|
Barge spill highlights hurricane hazards November Gulf spill due to submerged drilling platform; owners didn’t have lighted buoy at wreck; 167 storm-damaged platforms The Associated Press
A double-hulled tanker barge spilled more than one million gallons of oil in the Gulf of Mexico last year after hitting a submerged drilling platform wrecked by Hurricane Rita, the Coast Guard says.
The Nov. 11 spill off the coasts of Louisiana and Port Arthur, Texas — and the $35 million cleanup associated with it — might have been avoided if the owners of the oil platform had marked the submerged wreck with a lighted buoy, as required under federal law, Coast Guard officials told the Mobile Register for a story Jan. 20.
The barge operator, K-Sea Transportation, based in Staten Island, N.Y., paid for the cleanup, but future litigation is expected against the owner of the platform, Coast Guard environmental specialist Patrick Cuty in New Orleans told The Associated Press on Jan. 20. Marker at wreck not lighted The wrecked platform, owned by Houston-based Targa Resources, was marked only with floating plastic balls described as “cherry fenders.” Such buoys are not lighted and would be difficult to see at midnight, when the accident happened.

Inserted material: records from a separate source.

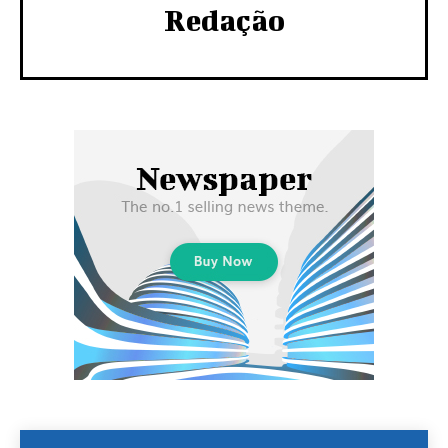
Redação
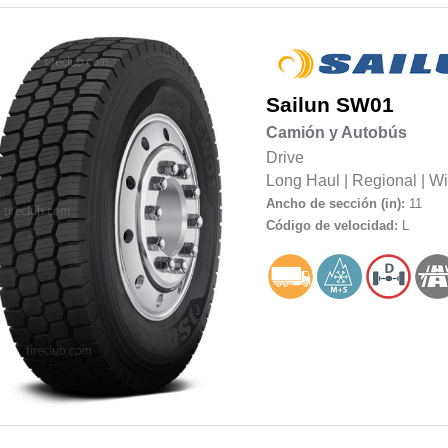
Sailun
SW01
Camión y Autobús
Drive
Long Haul
|
Regional
|
Wi
Ancho de sección (in):
11
Código de velocidad:
L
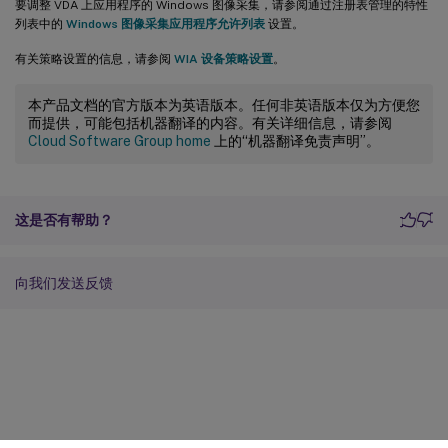
要调整 VDA 上应用程序的 Windows 图像采集，请参阅通过注册表管理的特性
列表中的
Windows 图像采集应用程序允许列表
设置。
有关策略设置的信息，请参阅
WIA 设备策略设置
。
本产品文档的官方版本为英语版本。任何非英语版本仅为方便您
而提供，可能包括机器翻译的内容。有关详细信息，请参阅
Cloud Software Group home
上的“机器翻译免责声明”。
这是否有帮助？
向我们发送反馈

Targa spokesman Joe Bob Perkins said Jan. 20 there were no lights on the WC-229 platform, but “it was marked” and the location was well known to mariners. He said the barge was “significantly” off course when it struck the platform.

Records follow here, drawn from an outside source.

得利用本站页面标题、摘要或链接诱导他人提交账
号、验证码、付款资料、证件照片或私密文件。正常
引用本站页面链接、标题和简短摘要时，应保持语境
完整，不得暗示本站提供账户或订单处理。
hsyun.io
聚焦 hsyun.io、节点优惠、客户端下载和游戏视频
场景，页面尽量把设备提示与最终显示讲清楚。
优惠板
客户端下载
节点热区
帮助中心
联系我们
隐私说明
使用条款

“The Coast Guard advised all mariners of the location of the sunken platform and that it was only marked with unlighted buoys,” Perkins told the AP.
The damaged 442-foot barge, now floating upside down at a dock off Mobile Bay, has been drained. A gash in the hull is 35 feet long and 6 feet wide.
The fuel oil on board was so heavy it sank to the seafloor as it gushed from three separate cargo holds and, according to Coast Guard news releases, has not washed up on any shorelines.
An estimated 134,400 gallons of the spilled oil was recovered from the seafloor. But rough weather immediately after the accident thwarted cleanup efforts for days at a time. The barge held 9.3 million gallons. At least 167 platforms damaged Federal records show at least 167 Gulf platforms were damaged or destroyed during the active 2005 hurricane season, the Register said.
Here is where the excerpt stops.